US Says Iraqis May Still Be Held Without Charge
BAGHDAD - Some prisoners held indefinitely without charge by U.S. forces in Iraq may not be freed or given trials, even though U.S. forces lost the authority to hold them at the beginning of this year, a U.S. military spokesman said.
Iraqi legal experts said the plans -- which would apply to prisoners U.S. forces believe are dangerous or of intelligence value but have not been charged with a crime -- might violate Iraqi law by placing detainees beyond the reach of the courts.
U.S. forces are holding 15,000 prisoners, most of whom have been detained without charge under the authority of a U.N. Security Council resolution which expired on December 31.
Under the terms of a bilateral pact which took effect on January 1, Washington agreed that all its prisoners would either be transferred to Iraqi custody under arrest warrants from Iraqi judges, or freed "in a safe and orderly manner."
The agreement does not mention any mechanism for continuing to hold prisoners without charge, and Iraqi legal experts say there is no such provision under Iraqi law.
But U.S. military spokesman Major Neal Fisher said Washington will ask Iraq not to free prisoners it considers "'radical extremists' or 'enduring threats.'"
"There will be cases in which a detainee falls into the category of high intelligence value or is a high threat but has not violated an Iraqi law, and thus should be released based on the security agreement," he said in an e-mail.
"We seriously desire that they will choose to keep these particular detainees off the streets."
An Iraqi government spokesman was not available to comment on whether Iraq would try to hold former U.S. prisoners without trial. Iraqi legal experts said such measures appear illegal.
"Neither the U.S. forces nor the Iraqi government has the right to keep detainees in prison without trial. It is against the Iraqi constitution and Iraqi laws," said Tariq Harib, a leading Iraqi criminal lawyer. "Every detainee should be freed if there is not enough evidence to convict him."
Kamal Abdul-Karim, an investigative judge, said courts are required to order the immediate release of all prisoners in cases where they find insufficient evidence to convict them.
"No one, whether from inside the government or outside it, can exert any pressure on us.... Detainees in prison without enough evidence, we will order their release immediately."
Prime Minister Nuri al-Maliki presented the U.S. pledge to free them or place them under Iraqi law as a milestone.
Over the past year, as violence subsided, the U.S. military has freed prisoners at a faster rate than it detained them, reducing the population from more than 26,000 to about 15,000.
It now says it is going through the remaining cases to determine who can be charged and who must be freed.
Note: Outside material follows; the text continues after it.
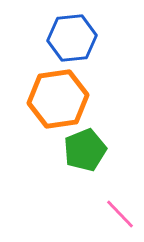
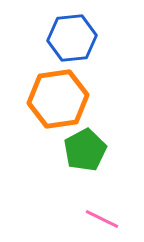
green pentagon: rotated 6 degrees counterclockwise
pink line: moved 18 px left, 5 px down; rotated 20 degrees counterclockwise
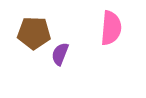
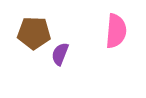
pink semicircle: moved 5 px right, 3 px down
Prisoners who cannot be charged will be ranked according to how dangerous they are and then released in order of that rank, Fisher said.
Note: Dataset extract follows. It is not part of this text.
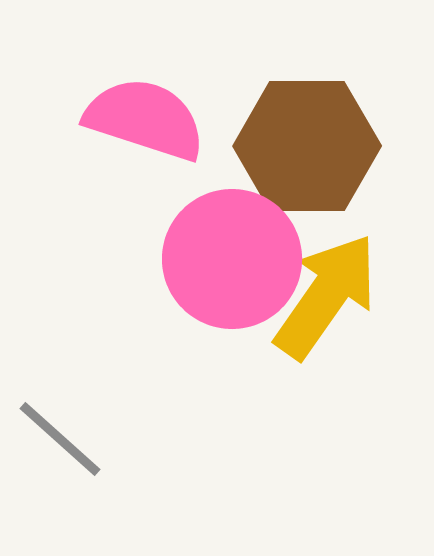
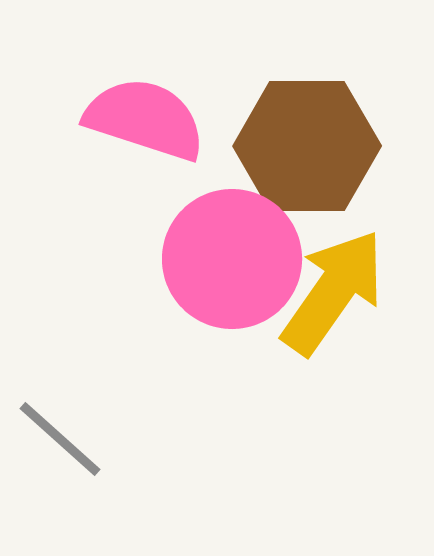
yellow arrow: moved 7 px right, 4 px up
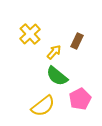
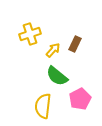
yellow cross: rotated 25 degrees clockwise
brown rectangle: moved 2 px left, 3 px down
yellow arrow: moved 1 px left, 2 px up
yellow semicircle: rotated 135 degrees clockwise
He said there was no firm deadline for how long that would take but it could last into 2010. Leaders of Iraq's Sunni Arab minority, which includes most detainees, said that was too slow.
"These statements do not reflect what has been agreed upon," said Abdul-Karim al-Sammaraie, member of parliament from the Sunni Iraqi Islamic Party. "We agreed to steady, gradual release.... We expect the gradual release to continue. By the end of the year prisons should empty of detainees."